4 of 4 people found the following review helpful:
4.0 out of 5 stars
An imaginative work,
By
This review is from: Empires of the Imagination: Politics, War, and the Arts in the British World, 1750-1850 (Hardcover)
Empires of the Imagination is about the impact of Britain's empire on its arts and culture between 1750 and 1850, the period when, according to the author, empire-building began to have a visual impact at home. The book roams widely, from reactions to the lost American empire to London's triumphant statuary, and via antiquity collection in the Near East to despoliation and conservation in India. Hoock meditates, for example, on public and private reactions to the loss of America as seen through memorials and painting in Britain, and its counterpart: the melting down of Georgian statues in the rebel states. He has a chapter on Anglo-French rivalry in Egypt and Egyptology. And another provides the grubby story of the acquisition of the Elgin marbles. Indeed, one of Hoock's arguments is that the state was far more involved in supplying for an imperial culture than is generally recognised, and he uses the Elgin marbles as illustration.
Hoock's work is easy to read and entertaining. Though it has footnotes and looks like a scholarly tome, it really sits between academic and popular history. It is a wider work for the informed reader, not a specialist's tract for the art historian. It deserves only one warning: while it promises to about 'the culture of power and the power of culture', the book really is far more about the first than the second. It is easier to show the impact of power on culture than the other way around, to show how power translates into monuments and museums rather than how culture produces that diplomatic missive, that act of parliament, that war decision or even a body of them. Empires of the Imagination is no exception in this respect, though, and this does not detract from its value as an interesting and valuable survey.
2 of 2 people found the following review helpful:
4.0 out of 5 stars
An involving read.,
By
This review is from: Empires of the Imagination: Politics, War, and the Arts in the British World, 1750-1850 (Hardcover)
I bought this book on the back of some glowing reviews, and I was not disappointed. The book rattled along for much of its length, and smacks of rigorous research. The part dealing with British memorials made me want to go to London to revisit sites mentioned in the text, in order to experience them with new eyes.

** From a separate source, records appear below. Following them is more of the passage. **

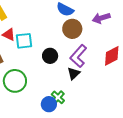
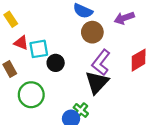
black circle: (50, 56) -> (56, 63), moved
black triangle: (74, 74) -> (97, 82), size x1.6

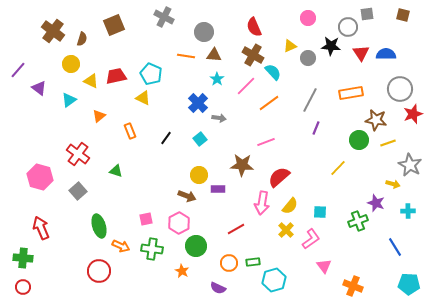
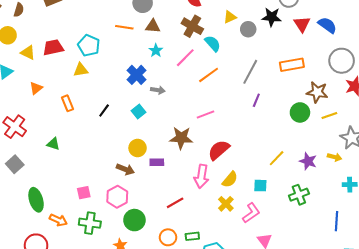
blue semicircle: (386, 54) -> (327, 25), turned 36
yellow triangle: (143, 98) -> (81, 70), turned -35
yellow line: (338, 168) -> (277, 158), moved
purple star: (376, 203) -> (308, 161), moved
blue line: (395, 247) -> (336, 221), turned 36

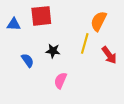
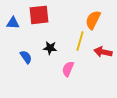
red arrow: (109, 55) -> (103, 52), turned 138
pink semicircle: (60, 81) -> (68, 69), moved

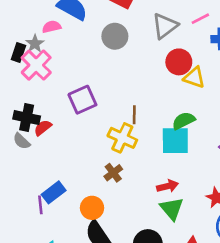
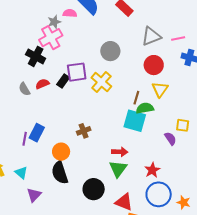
gray circle: (115, 36) -> (110, 51), moved
black rectangle: (18, 52) -> (63, 81), moved
yellow triangle: (194, 77) -> (160, 89), moved, turned 30
brown line: (134, 115) -> (136, 98), moved
black cross: (27, 118) -> (36, 56), moved
yellow cross: (122, 138) -> (101, 82), moved
blue rectangle: (54, 192) -> (37, 133), turned -42

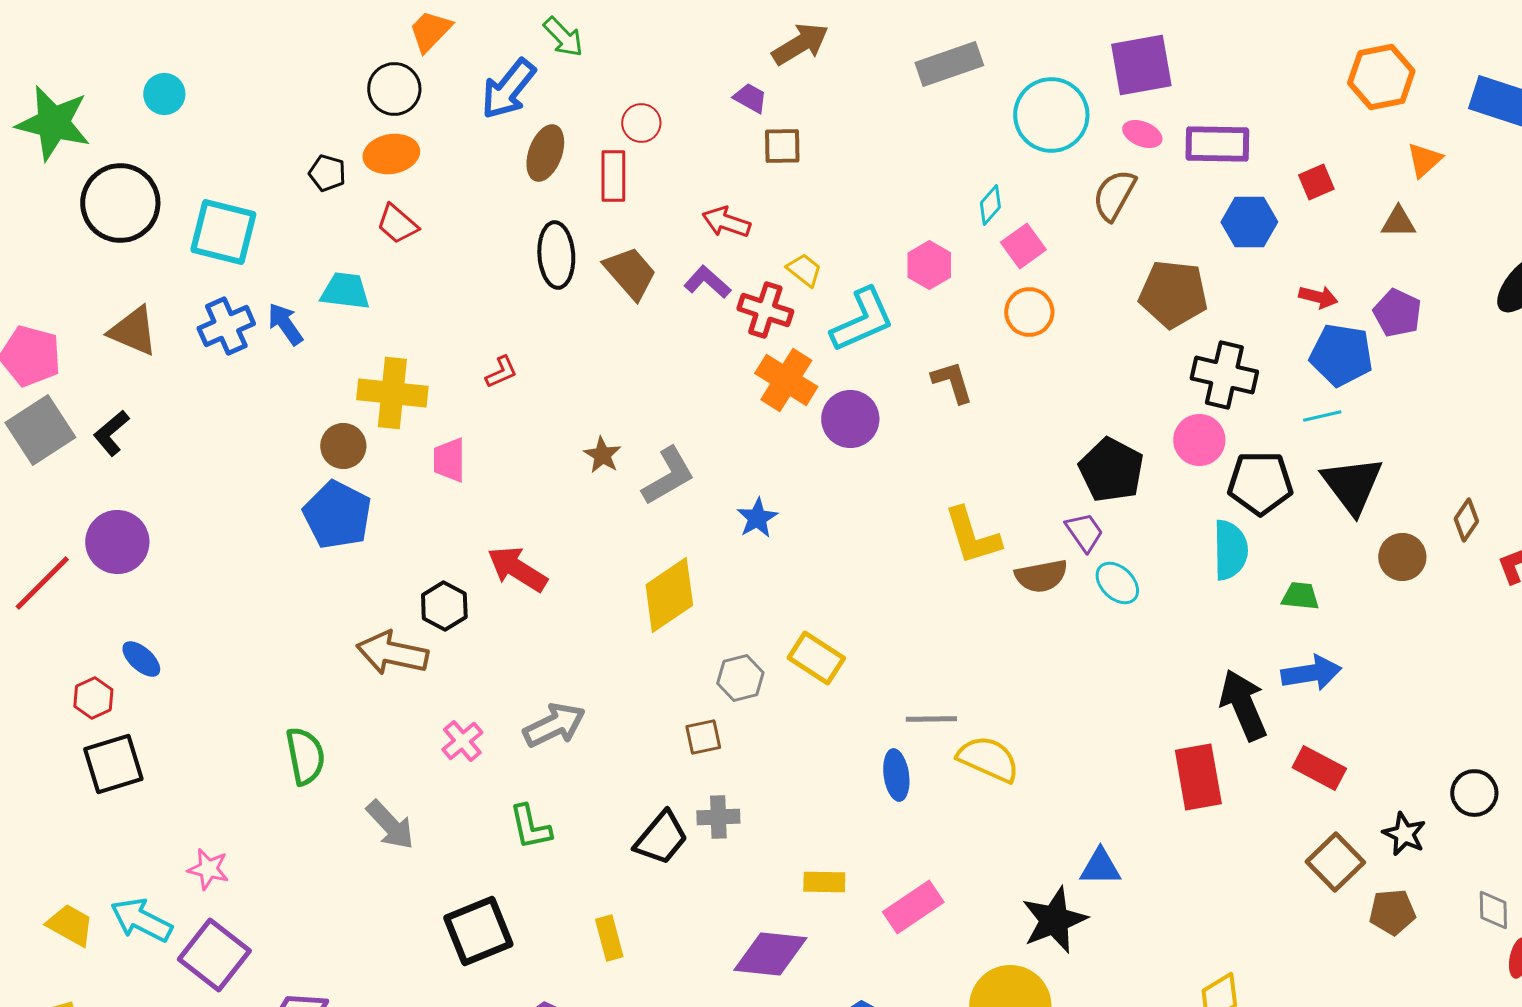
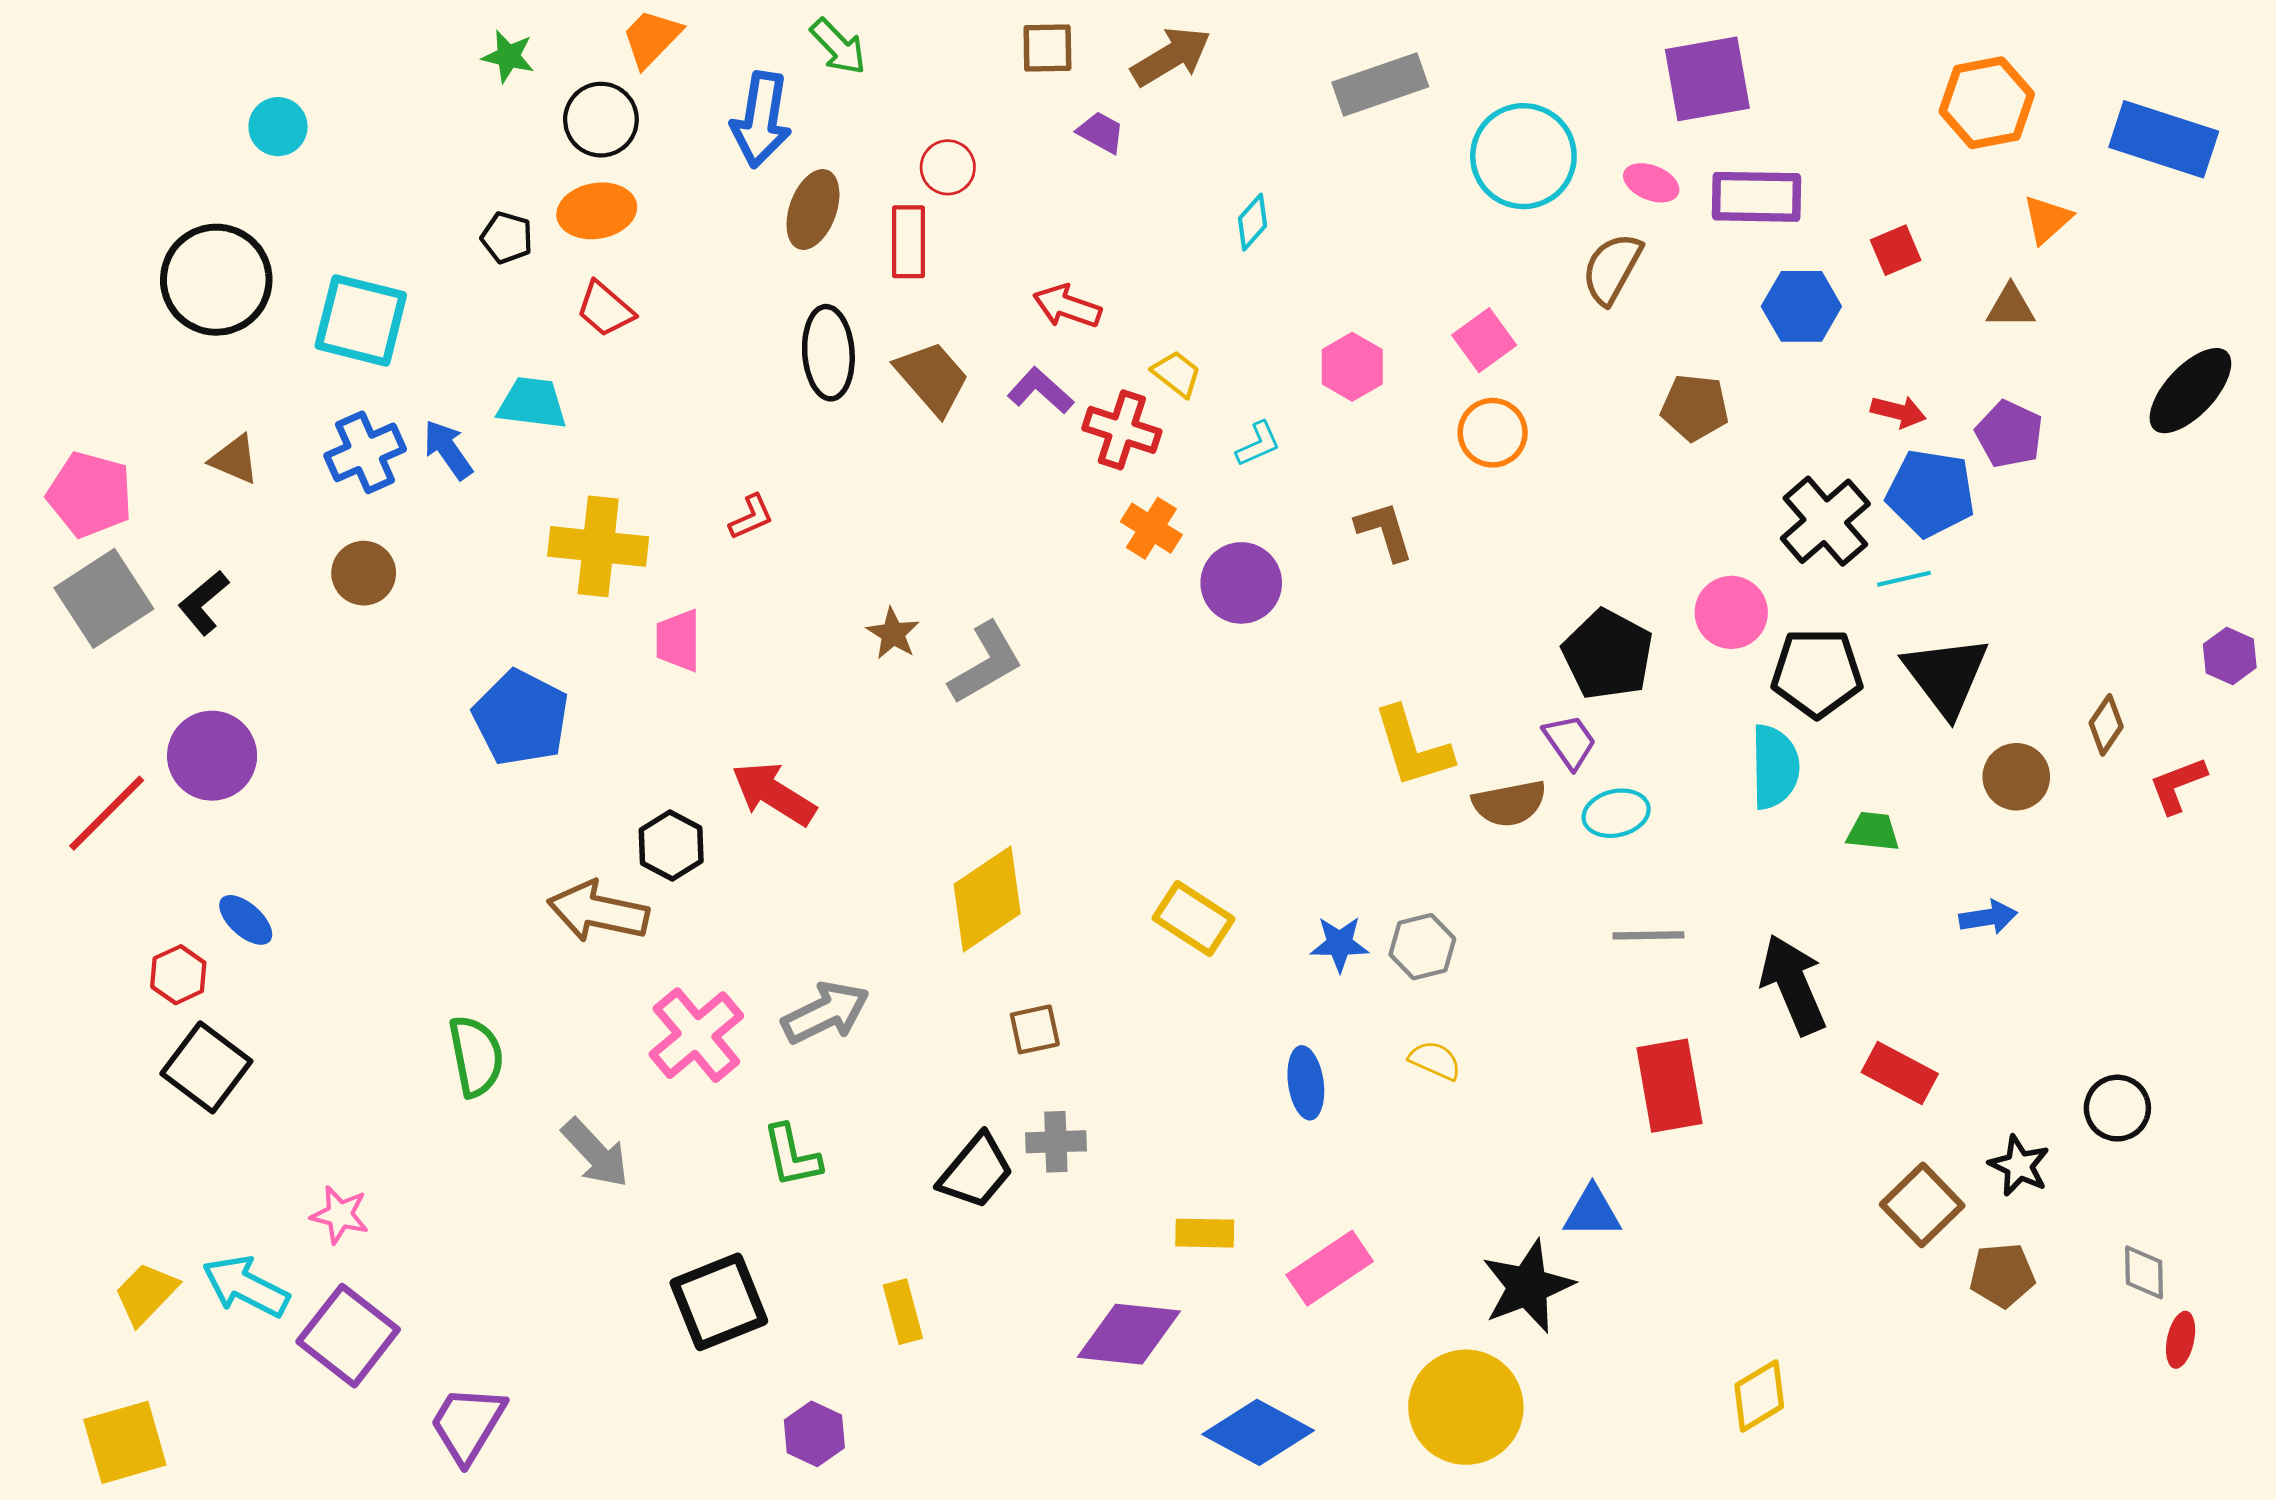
purple square: (1141, 65) -> (1707, 79), moved
blue arrow: (508, 89) -> (761, 120), turned -30
green star: (53, 123) -> (508, 56), moved, size x0.5
brown square: (782, 146) -> (1047, 48), moved
cyan diamond: (990, 205) -> (1252, 222), moved
brown pentagon: (1173, 294) -> (1695, 407), size x0.7
cyan L-shape: (862, 320) -> (1258, 444), size x0.5
brown triangle: (133, 331) -> (234, 459), size x0.7
black cross: (1224, 375) -> (1825, 521), moved, turned 36
orange cross: (786, 380) -> (1151, 528), size x0.7
brown circle: (343, 446) -> (364, 573), moved
blue star: (757, 518) -> (1340, 944), moved, turned 30
cyan ellipse: (1117, 583) -> (1616, 813), turned -57
yellow diamond: (669, 595) -> (987, 899), moved
blue arrow: (1311, 673) -> (1988, 917), moved, size x0.7
gray hexagon: (740, 678) -> (1422, 947), moved
gray line: (931, 719) -> (1648, 935), moved
pink cross: (462, 741) -> (696, 1035), size x1.6
yellow semicircle: (988, 759) -> (1435, 1060), size x0.6
black square: (113, 764) -> (206, 1067), turned -36
red rectangle: (1198, 777) -> (1669, 1086), moved
yellow trapezoid: (70, 925) -> (146, 1293), turned -75

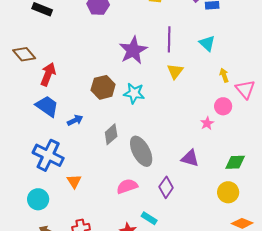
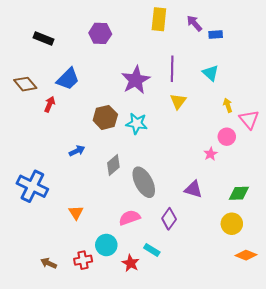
red arrow: (48, 74) -> (50, 104), size x0.7
blue trapezoid: (47, 106) -> (68, 79), moved, turned 100
blue cross: (48, 155) -> (32, 186), moved
cyan circle: (38, 199) -> (106, 245), moved

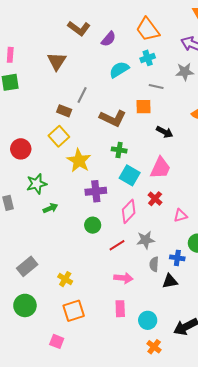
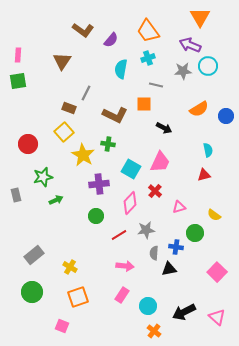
cyan semicircle: (119, 70) -> (121, 69), turned -48
green cross: (119, 150) -> (108, 144), moved
pink rectangle: (120, 309) -> (122, 295), turned 35

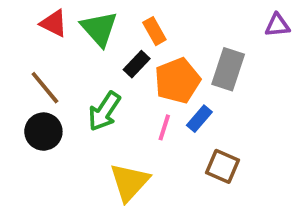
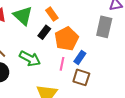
gray rectangle: (228, 69) -> (104, 27), moved
green arrow: (104, 111) -> (30, 59), turned -90
brown square: (222, 166) -> (81, 77), moved

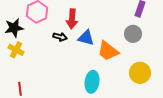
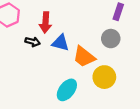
yellow circle: (140, 73) -> (104, 77), moved
cyan ellipse: (92, 82) -> (67, 90), turned 30

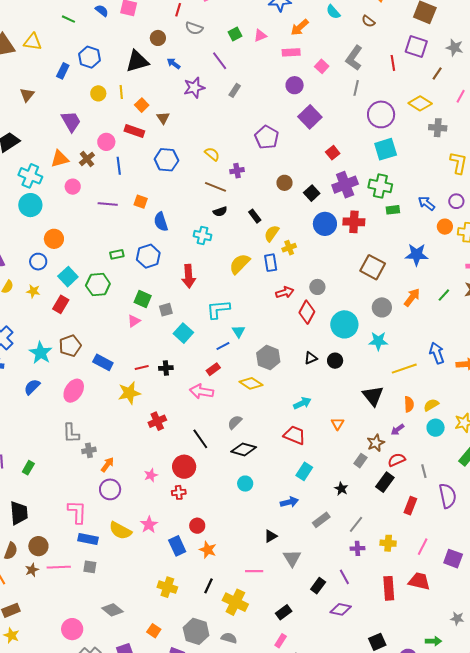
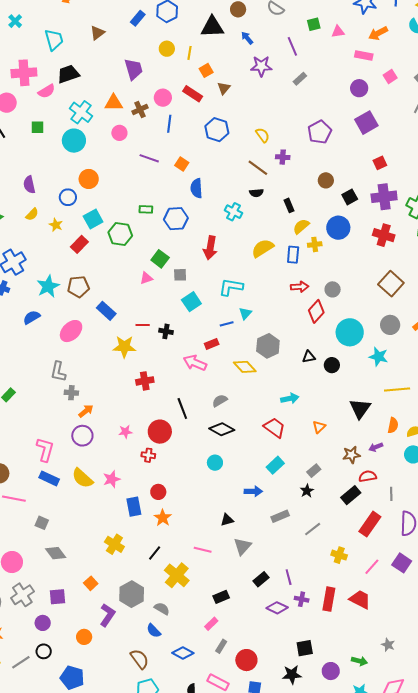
blue circle: (325, 224) -> (338, 228), moved
gray rectangle: (360, 461) -> (314, 471), moved
red rectangle: (410, 506) -> (370, 524), size x1.4
purple cross: (357, 548) -> (302, 599), moved
purple square: (453, 559) -> (402, 563), moved
gray square: (90, 567) -> (42, 523), moved

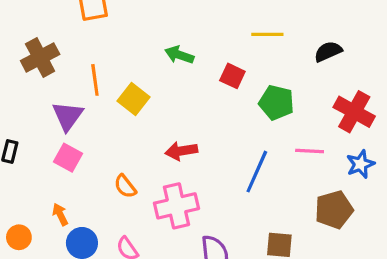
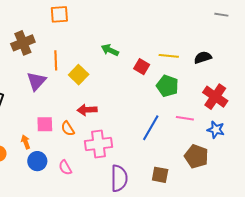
yellow line: (267, 34) -> (169, 56), moved
red arrow: (181, 151) -> (87, 110), moved
pink square: (68, 158) -> (45, 124), moved, turned -36
blue star: (360, 164) -> (216, 130), turned 30
brown pentagon: (334, 210) -> (196, 156), turned 30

The written style is accessible and informed, and the tale of state acquisition of foreign treasures is well told. For this reader, the energy level that permeated the first two-thirds of the book appeared to tail off somewhat towards the end, which was a pity, as the story of changing British attitudes towards Subcontinental art and heritage is a fascinating one; perhaps the author felt on firmer ground when dealing with the Americas and Middle East/Greece, which is a more well-trodden path for western scholars. Be that as it may, I would recommend this book for its scholarly approach and ambition. It is not light reading, demanding quite close attention to the text, but it does make the reader think about the relationship between the state and how it presents its history and acquired treasures to its people. Well worth the money (at its discounted price).